Action item: Please restate each line of the data below exactly. Omit all images.

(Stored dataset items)
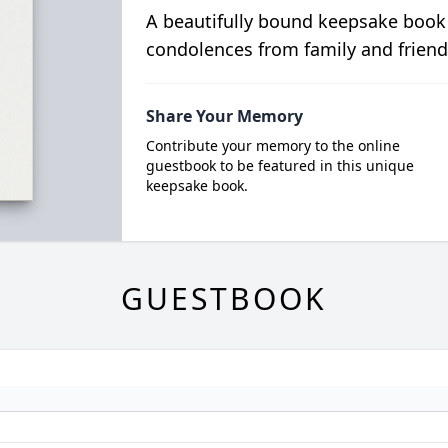
A beautifully bound keepsake book
condolences from family and friend
Share Your Memory
Contribute your memory to the online
guestbook to be featured in this unique
keepsake book.
GUESTBOOK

Your solution:
A beautifully bound keepsake book
condolences from family and friend
Share Your Memory
Contribute your memory to the online
guestbook to be featured in this unique
keepsake book.
GUESTBOOK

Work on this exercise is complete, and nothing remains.